If you have the value of a function at a point,
and the value of the function's derivative at the same point,
then you can find the tangent line at that point.
And we know that the tangent line
is going to be really close to the function near that point.
This is called linear approximation,
because we're using the tangent line.
In the example we had, you think about the function
was the square root function.
And you can calculate that g of 100 equals 10,
so that's the height of this point.
And the derivative of g at x equals 100, that was 0.05.
So that's the slope of the tangent line.
And we wanted to estimate g of 104.
So 104, that means we've shifted our x value by 4.
So that's our delta x.
And our tangent line has gone up by 4 times the slope.

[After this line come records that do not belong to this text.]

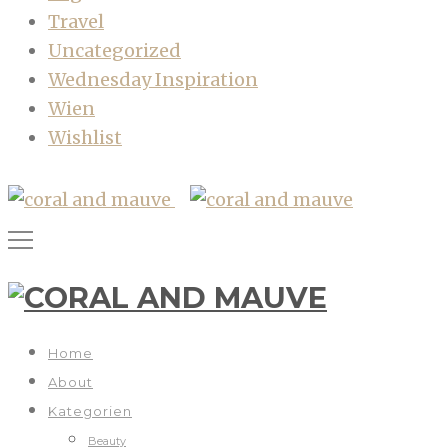
Travel
Uncategorized
Wednesday Inspiration
Wien
Wishlist
Home
About
Kategorien
Beauty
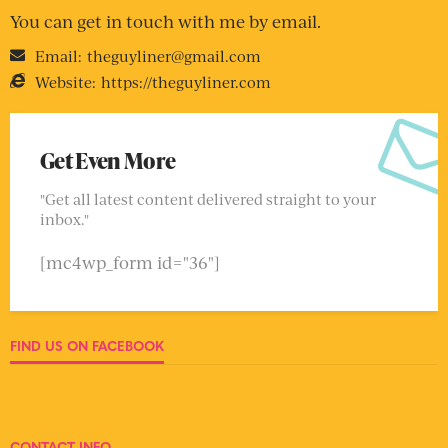
You can get in touch with me by email.
Email:
theguyliner@gmail.com
Website:
https://theguyliner.com
Get Even More
"Get all latest content delivered straight to your
inbox."
[mc4wp_form id="36"]
FIND US ON FACEBOOK
CONTACT INFO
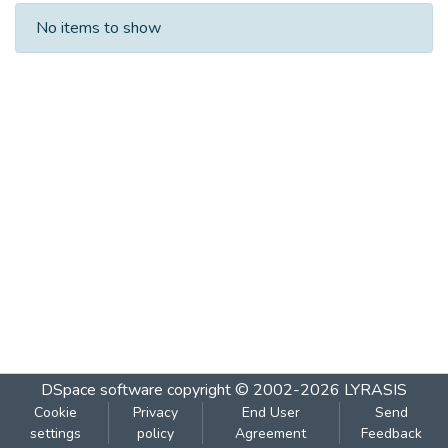
Recent Submissions
No items to show
DSpace software
copyright © 2002-2026
LYRASIS
Cookie
Privacy
End User
Send
settings
policy
Agreement
Feedback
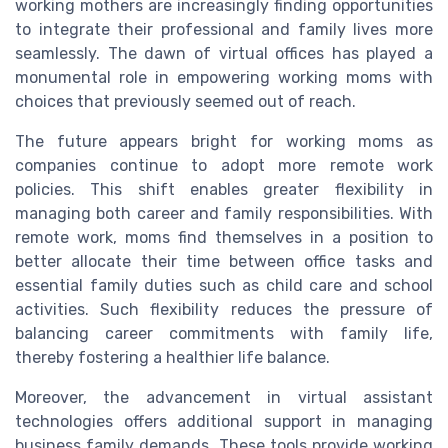
working mothers are increasingly finding opportunities
to integrate their professional and family lives more
seamlessly. The dawn of virtual offices has played a
monumental role in empowering working moms with
choices that previously seemed out of reach.
The future appears bright for working moms as
companies continue to adopt more remote work
policies. This shift enables greater flexibility in
managing both career and family responsibilities. With
remote work, moms find themselves in a position to
better allocate their time between office tasks and
essential family duties such as child care and school
activities. Such flexibility reduces the pressure of
balancing career commitments with family life,
thereby fostering a healthier life balance.
Moreover, the advancement in virtual assistant
technologies offers additional support in managing
business family demands. These tools provide working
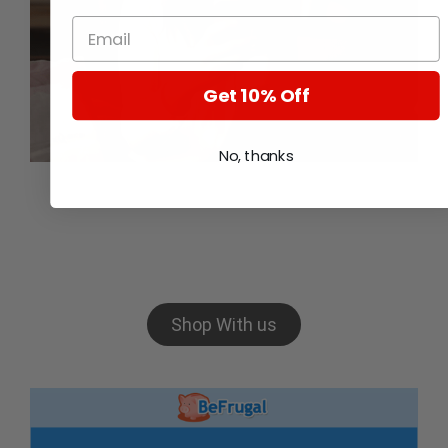
Get 10% Off
No, thanks
Want to setup a new
business?
Shop With us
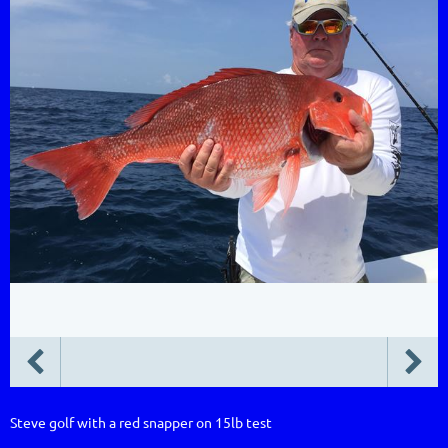
Steve golf with a red snapper on 15lb test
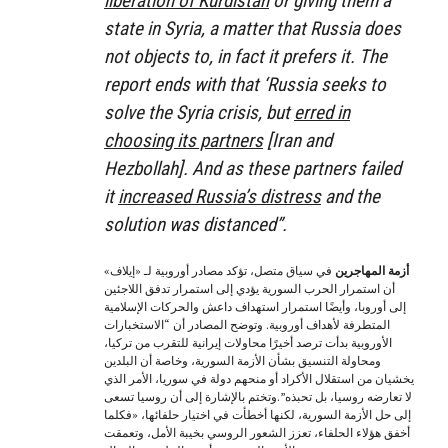
liberation of Kurdistan
or giving them a
state in Syria, a matter that Russia does
not objects to, in fact it prefers it. The
report ends with that ‘Russia seeks to
solve the Syria crisis, but
erred in
choosing its partners
[Iran and
Hezbollah]. And as these partners failed
it
increased Russia’s distress
and the
solution was distanced”.
في سياق متصل، تؤكد مصادر أوروبية لـ «إيلاف»
أزمة المهاجرين
أن استمرار الحرب السورية يؤدي إلى استمرار تدفق اللاجئين
إلى أوروبا، وأيضًا استمرار استهداف داعش والحركات الإسلامية
المتطرفة لأهداف أوروبية. وتوضح المصادر أن “الاستخبارات
الأوروبية بدأت ترصد أخيرًا محاولات إيرانية للتقرب من تركيا،
ومحاولة التنسيق بشأن الأزمة السورية، وخاصة أن البلدين
يخشيان من استقلال الأكراد أو منحهم دولة في سوريا، الأمر الذي
لا تعارضه روسيا، بل تحبذه”.وتختم بالإشارة إلى أن روسيا تسعى
إلى حل الأزمة السورية، لكنها أخطأت في اختيار حلفائها، «فكلما
أخفق هؤلاء الحلفاء، تعزز الشعور الروسي بخيبة الأمل، وتعمقت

The slope as 0.05, so 0.2.
And that's what we estimate the change in the function's value
to be, or delta g.
The initial value of the function was 10,
it changes by roughly 0.2, so we're
going to get an approximation of 10.2 for g of 104.
Let's talk about doing this in general.
I'll erase some of this stuff, and let's say
that the point where we want an estimate is
x, and the point where we're starting is x0.
That means that the height here is g of x0.
And the slope, I'm going to denoted it by m, but m,
of course, is the derivative g prime of x0.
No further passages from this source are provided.